Sabrina Zeghichi-Hamri is an Associate Professor at Bejaia University (Algeria), did her PhD in Physiology, Physiopathology and Pharmacology from Grenoble University (France) and MSc. in Food Quality Management from the Mediterranean Agronomic Institute of Chania, Crete (Greece). She is a Researcher at the Department of Cardiology (Grenoble University Hospital). Her project was to study the effects of Omega-3 fatty acids on malignant ventricular arrhythmias in rats and in patients with implantable cardioverter defibrillator. Currently, she is working on phytochemicals and their antioxidant activities and their effects in prevention of chronic diseases; at the Laboratory of Biomathematics, Biochemistry, Biophysics and Scientometrics (Bejaia University).

Abstract

Background – Studies that evaluated the effects of omega-3 polyunsaturated fatty acids (n-3) on cardiovascular diseases have yielded conflicting results. We aimed at examining the association between plant/marine n-3 and malignant ventricular arrhythmias (MVA) among patients benefiting from the best preventive strategy including implantable cardioverter defibrillator (ICD).

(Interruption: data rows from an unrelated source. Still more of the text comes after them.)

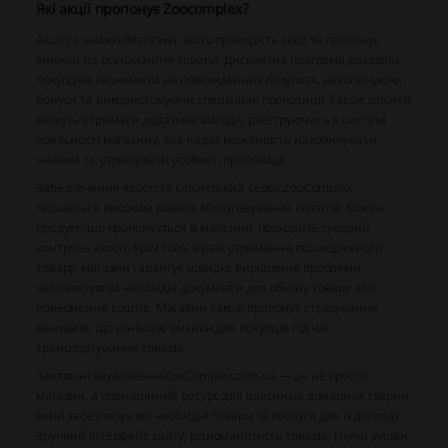
Які акції пропонує Zoocomplex?
Акції та знижки
Магазин часто проводить акції та пропонує
знижки на різноманітні товари. Дисконтна програма дозволяє
покупцям економити на повсякденних покупках, накопичуючи
бонуси та використовуючи спеціальні пропозиції. Також клієнти
можуть отримати додаткові вигоди, реєструючись в системі
лояльності магазину, яка надає можливість накопичувати
знижки та отримувати особисті пропозиції.
Забезпечення якості та клієнтський сервіс
ZooComplex
пишається високим рівнем обслуговування клієнтів. Кожен
продукт, що пропонується в магазині, проходить суворий
контроль якості. Крім того, в разі отримання пошкодженого
товару, магазин гарантує швидке вирішення проблеми,
забезпечуючи необхідні документи для обміну товару або
повернення коштів. Магазин також пропонує страхування
вантажів, що мінімізує ризики для покупців під час
транспортування товарів.
Заключні зауваження
ZooComplex.com.ua — це не просто
магазин, а повноцінний ресурс для власників домашніх тварин,
який забезпечує всі необхідні товари та послуги для їх догляду.
Зручний інтерфейс сайту, різноманітність товарів, гнучкі умови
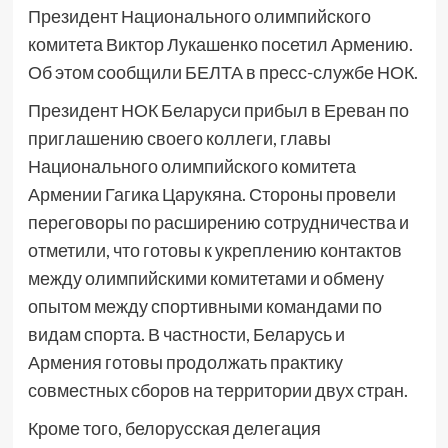
Президент Национального олимпийского
комитета Виктор Лукашенко посетил Армению.
Об этом сообщили БЕЛТА в пресс-службе НОК.
Президент НОК Беларуси прибыл в Ереван по
приглашению своего коллеги, главы
Национального олимпийского комитета
Армении Гагика Царукяна. Стороны провели
переговоры по расширению сотрудничества и
отметили, что готовы к укреплению контактов
между олимпийскими комитетами и обмену
опытом между спортивными командами по
видам спорта. В частности, Беларусь и
Армения готовы продолжать практику
совместных сборов на территории двух стран.
Кроме того, белорусская делегация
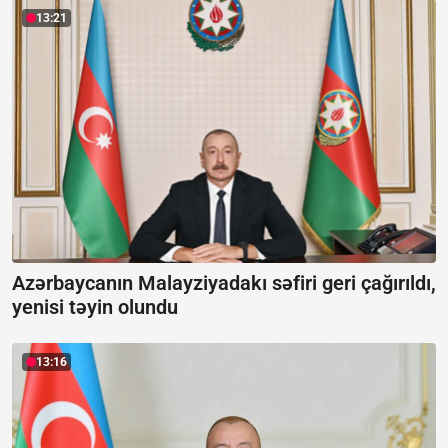
13:21
Azərbaycanın Malayziyadakı səfiri geri çağırıldı,
yenisi təyin olundu
13:16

Methods and Results – Consecutive patients in whom an ICD was implanted for primary or secondary prevention of MVA were eligible. All patients had blood fatty acid analysis. The method of Kaplan-Meier was used to estimate the survival curves in each quartile of the main plant (ALA) and marine (EPA and DHA) n-3.  Among the 238 enrolled patients, 100 had a relevant endpoint recorded by the ICD or died from a cardiac cause during a mean follow-up of 30±12 months. No significant difference in MVA was observed between quartiles of ALA (log-rank test p=0.88), EPA (log-rank test p=0.58) and DHA (log-rank test p=0.97). In a multivariate Cox proportional hazard model including age, sex, ischemic heart disease, diabetes, smoking, hypertension and high cholesterol as covariates, we found no association between MVA and n-3: hazard ratio was 1.12 (95% CI 0.62-2.02) for ALA and 1.44 (95% CI 0.81-2.58) for the sum of main marine n-3.

Conclusions – Plant and marine n-3 do not seem to either increase or decrease the risk of MVA in patients who are not n-3 deficient and benefit from the most effective preventive treatment. Further studies are required to test whether n-3 deficient patients would still benefit from n-3 supplements. Finally, these data raise major questions regarding interactions between dietary n-3 and certain medications.